_Available data_.
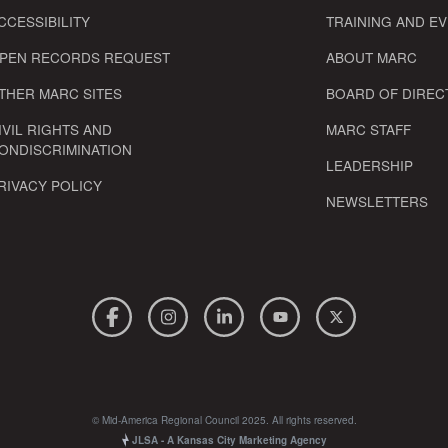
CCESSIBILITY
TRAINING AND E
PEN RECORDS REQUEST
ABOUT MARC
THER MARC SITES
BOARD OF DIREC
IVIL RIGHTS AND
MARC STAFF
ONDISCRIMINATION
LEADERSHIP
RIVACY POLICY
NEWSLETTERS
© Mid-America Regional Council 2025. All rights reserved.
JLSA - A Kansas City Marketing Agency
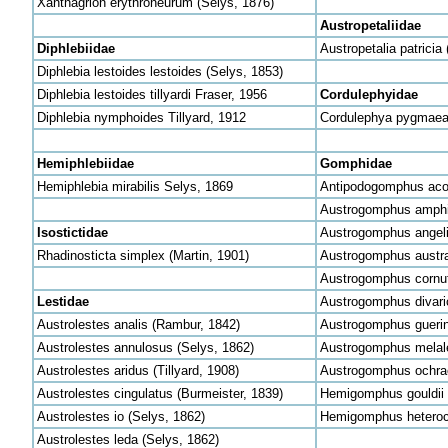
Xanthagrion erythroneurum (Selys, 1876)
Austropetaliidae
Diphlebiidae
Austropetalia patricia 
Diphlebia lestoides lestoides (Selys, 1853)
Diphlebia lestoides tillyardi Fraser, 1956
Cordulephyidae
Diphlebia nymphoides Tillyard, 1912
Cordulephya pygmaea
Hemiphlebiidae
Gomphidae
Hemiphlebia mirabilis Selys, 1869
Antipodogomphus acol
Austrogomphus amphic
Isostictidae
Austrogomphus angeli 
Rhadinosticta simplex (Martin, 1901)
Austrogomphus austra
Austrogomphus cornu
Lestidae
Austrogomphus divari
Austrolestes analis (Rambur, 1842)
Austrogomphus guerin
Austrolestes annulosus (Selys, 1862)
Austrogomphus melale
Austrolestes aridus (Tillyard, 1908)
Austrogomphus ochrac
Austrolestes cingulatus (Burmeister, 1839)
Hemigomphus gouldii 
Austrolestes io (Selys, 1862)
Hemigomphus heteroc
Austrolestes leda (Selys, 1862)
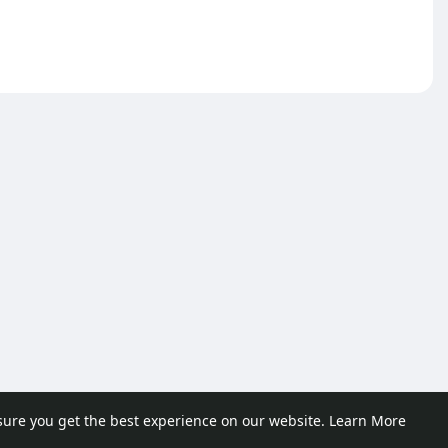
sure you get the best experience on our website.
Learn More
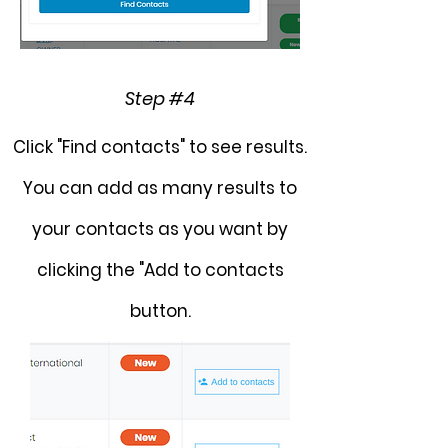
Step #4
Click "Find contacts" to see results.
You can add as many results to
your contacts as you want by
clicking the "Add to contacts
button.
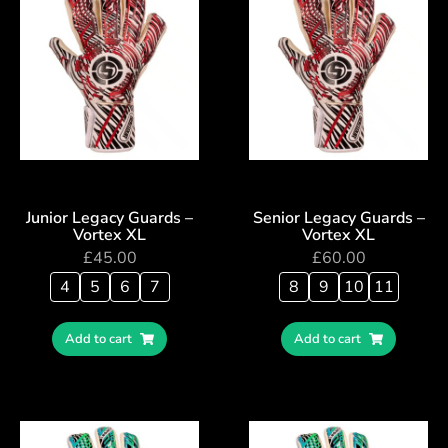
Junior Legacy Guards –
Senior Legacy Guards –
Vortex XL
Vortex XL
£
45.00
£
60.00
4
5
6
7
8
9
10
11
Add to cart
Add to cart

...

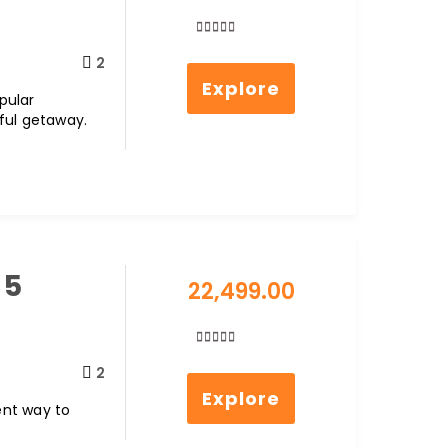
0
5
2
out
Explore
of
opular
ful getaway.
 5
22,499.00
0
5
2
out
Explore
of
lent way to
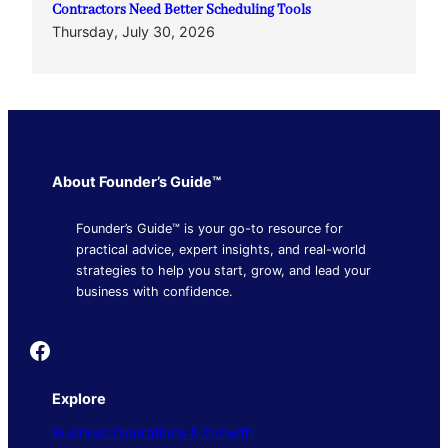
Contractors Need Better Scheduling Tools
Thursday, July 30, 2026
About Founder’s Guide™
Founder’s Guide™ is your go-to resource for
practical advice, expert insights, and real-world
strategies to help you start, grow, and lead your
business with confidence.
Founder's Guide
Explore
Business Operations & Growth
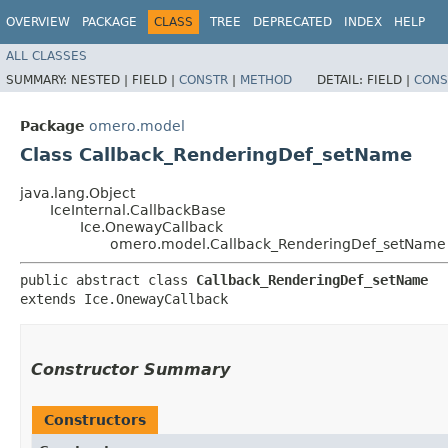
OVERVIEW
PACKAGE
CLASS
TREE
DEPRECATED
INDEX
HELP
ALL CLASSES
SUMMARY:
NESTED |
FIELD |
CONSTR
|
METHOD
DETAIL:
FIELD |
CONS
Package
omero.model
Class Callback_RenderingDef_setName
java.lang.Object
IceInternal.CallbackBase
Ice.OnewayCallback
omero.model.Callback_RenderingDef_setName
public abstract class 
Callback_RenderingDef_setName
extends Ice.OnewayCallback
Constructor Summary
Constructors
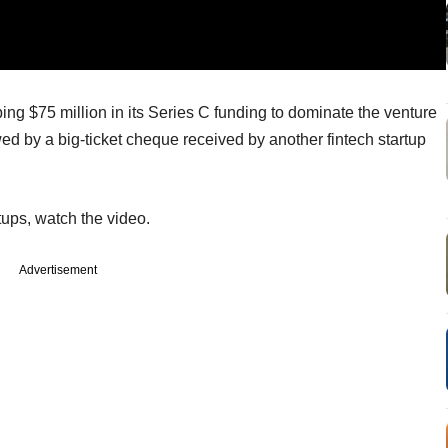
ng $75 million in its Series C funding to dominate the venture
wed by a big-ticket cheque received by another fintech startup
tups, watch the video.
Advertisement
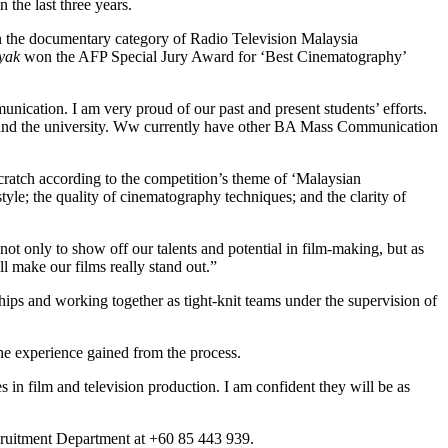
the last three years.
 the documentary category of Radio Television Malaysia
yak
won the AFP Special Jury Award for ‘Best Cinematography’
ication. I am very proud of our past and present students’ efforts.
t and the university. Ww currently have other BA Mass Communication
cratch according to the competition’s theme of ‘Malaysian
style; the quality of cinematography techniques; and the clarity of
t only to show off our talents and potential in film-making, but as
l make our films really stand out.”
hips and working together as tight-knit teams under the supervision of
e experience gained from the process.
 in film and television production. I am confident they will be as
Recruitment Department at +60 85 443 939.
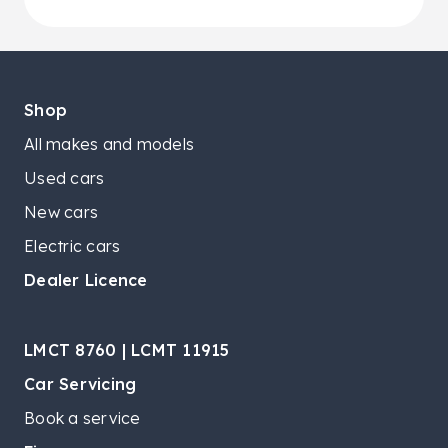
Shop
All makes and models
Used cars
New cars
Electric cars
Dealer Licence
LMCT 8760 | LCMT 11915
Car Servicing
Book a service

==

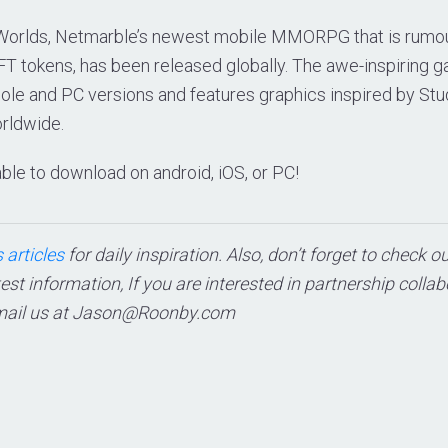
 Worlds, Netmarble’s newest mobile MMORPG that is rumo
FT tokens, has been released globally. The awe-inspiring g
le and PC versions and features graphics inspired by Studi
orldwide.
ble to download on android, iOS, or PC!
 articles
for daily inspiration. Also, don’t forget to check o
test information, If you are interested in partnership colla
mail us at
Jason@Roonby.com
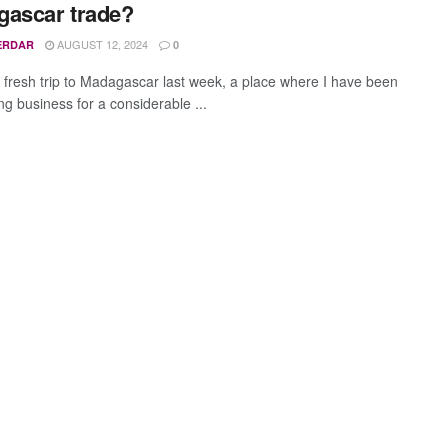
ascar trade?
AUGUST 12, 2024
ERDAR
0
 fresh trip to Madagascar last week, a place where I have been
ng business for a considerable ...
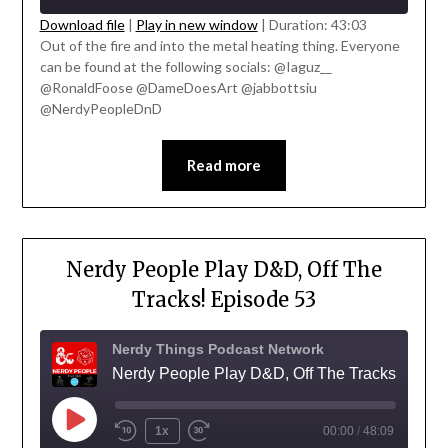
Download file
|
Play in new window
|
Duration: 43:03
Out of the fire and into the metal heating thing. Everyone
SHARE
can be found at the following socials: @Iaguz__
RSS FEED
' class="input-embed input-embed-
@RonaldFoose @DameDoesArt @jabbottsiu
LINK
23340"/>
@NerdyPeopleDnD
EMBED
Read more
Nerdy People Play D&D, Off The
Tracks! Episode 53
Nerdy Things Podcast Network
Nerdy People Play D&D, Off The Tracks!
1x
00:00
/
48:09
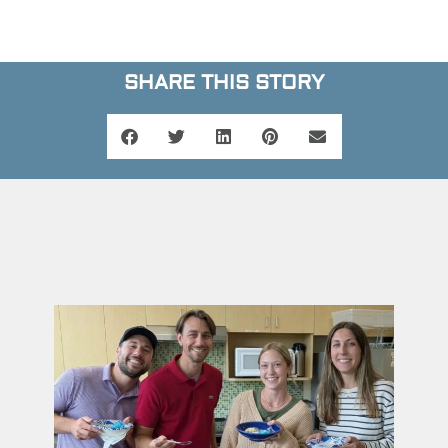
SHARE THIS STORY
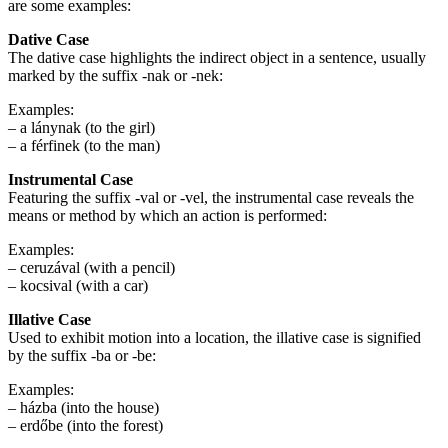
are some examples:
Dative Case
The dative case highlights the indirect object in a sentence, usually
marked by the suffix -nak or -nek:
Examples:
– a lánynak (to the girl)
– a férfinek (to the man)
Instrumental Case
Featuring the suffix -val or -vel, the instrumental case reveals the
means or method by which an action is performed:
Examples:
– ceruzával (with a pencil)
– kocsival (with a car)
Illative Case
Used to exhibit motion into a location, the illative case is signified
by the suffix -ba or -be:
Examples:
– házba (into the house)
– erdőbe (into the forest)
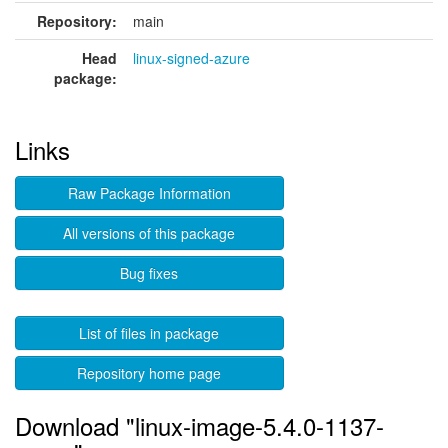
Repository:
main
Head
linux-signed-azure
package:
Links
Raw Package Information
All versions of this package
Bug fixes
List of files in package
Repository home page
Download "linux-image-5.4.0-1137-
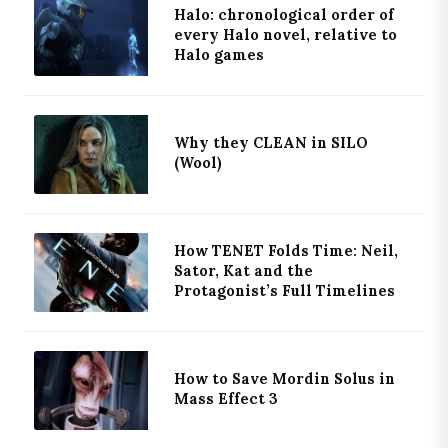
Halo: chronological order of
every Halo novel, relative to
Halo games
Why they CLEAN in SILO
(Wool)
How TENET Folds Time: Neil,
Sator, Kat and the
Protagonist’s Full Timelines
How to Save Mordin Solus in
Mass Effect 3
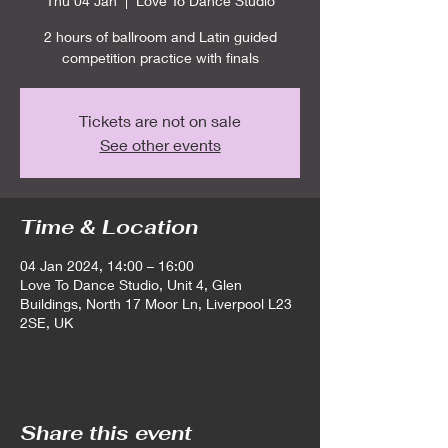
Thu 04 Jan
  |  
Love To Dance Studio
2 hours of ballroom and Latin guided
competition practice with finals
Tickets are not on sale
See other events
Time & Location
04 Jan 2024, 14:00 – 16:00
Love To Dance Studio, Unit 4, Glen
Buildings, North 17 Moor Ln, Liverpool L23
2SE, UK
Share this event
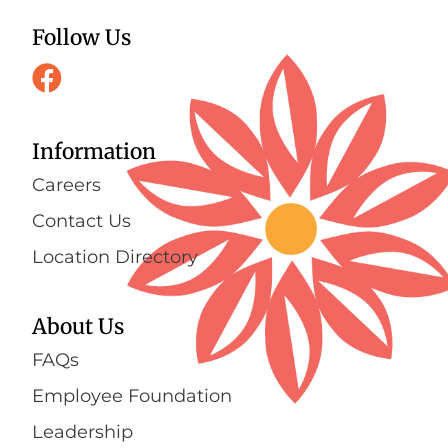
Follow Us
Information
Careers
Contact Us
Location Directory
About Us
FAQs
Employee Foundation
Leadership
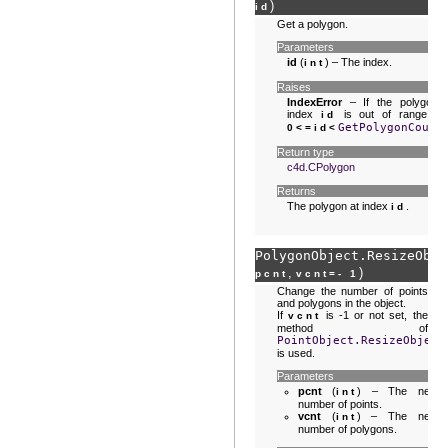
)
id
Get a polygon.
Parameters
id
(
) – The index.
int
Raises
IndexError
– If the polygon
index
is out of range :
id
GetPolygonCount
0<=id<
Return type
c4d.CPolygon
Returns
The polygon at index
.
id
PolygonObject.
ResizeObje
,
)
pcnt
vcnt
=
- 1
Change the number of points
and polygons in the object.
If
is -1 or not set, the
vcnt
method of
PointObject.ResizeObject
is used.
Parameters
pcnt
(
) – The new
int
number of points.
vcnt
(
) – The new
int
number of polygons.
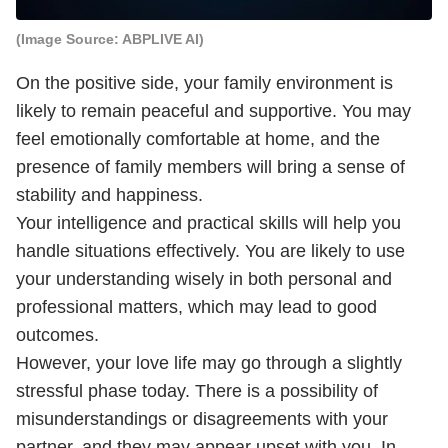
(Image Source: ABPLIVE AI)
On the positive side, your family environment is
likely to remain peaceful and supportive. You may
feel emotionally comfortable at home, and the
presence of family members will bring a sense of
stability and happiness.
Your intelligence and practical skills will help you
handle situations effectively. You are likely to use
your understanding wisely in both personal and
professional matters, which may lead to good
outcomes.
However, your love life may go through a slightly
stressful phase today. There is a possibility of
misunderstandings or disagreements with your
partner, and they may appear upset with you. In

_Problem_. Among the lines above, which ones hold the string "linux"? Show them.

_Answer area_.
linux-signed-azure
Download "linux-image-5.4.0-1137-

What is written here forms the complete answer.